(Extracted data entries)
============================================================

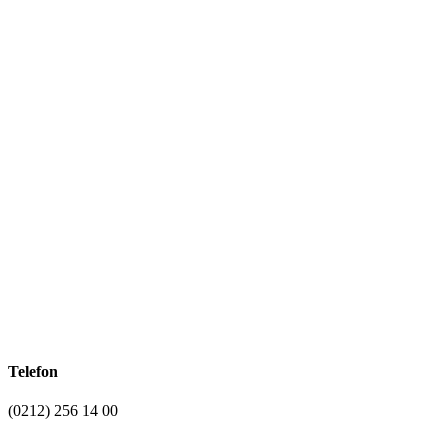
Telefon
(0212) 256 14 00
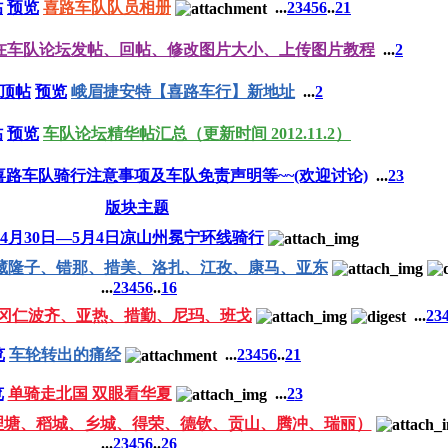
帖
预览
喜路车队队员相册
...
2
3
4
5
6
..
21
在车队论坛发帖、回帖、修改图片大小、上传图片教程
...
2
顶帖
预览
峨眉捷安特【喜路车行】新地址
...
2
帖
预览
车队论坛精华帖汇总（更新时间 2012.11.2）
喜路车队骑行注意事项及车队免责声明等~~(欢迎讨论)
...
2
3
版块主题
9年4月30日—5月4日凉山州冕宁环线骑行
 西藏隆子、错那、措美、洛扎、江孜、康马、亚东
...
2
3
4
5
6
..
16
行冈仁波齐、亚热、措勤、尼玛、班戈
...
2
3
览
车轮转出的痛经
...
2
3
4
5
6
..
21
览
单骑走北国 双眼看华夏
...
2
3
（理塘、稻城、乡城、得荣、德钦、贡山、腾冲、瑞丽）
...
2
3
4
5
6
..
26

============================================================

Repeat every line above precisely; pictures do not belong in the copy.

● **Result of the exercise**:
Telefon
(0212) 256 14 00
帖
预览
喜路车队队员相册
...
2
3
4
5
6
..
21
在车队论坛发帖、回帖、修改图片大小、上传图片教程
...
2
顶帖
预览
峨眉捷安特【喜路车行】新地址
...
2
帖
预览
车队论坛精华帖汇总（更新时间 2012.11.2）
喜路车队骑行注意事项及车队免责声明等~~(欢迎讨论)
...
2
3
版块主题
9年4月30日—5月4日凉山州冕宁环线骑行
 西藏隆子、错那、措美、洛扎、江孜、康马、亚东
...
2
3
4
5
6
..
16
行冈仁波齐、亚热、措勤、尼玛、班戈
...
2
3
览
车轮转出的痛经
...
2
3
4
5
6
..
21
览
单骑走北国 双眼看华夏
...
2
3
（理塘、稻城、乡城、得荣、德钦、贡山、腾冲、瑞丽）
...
2
3
4
5
6
..
26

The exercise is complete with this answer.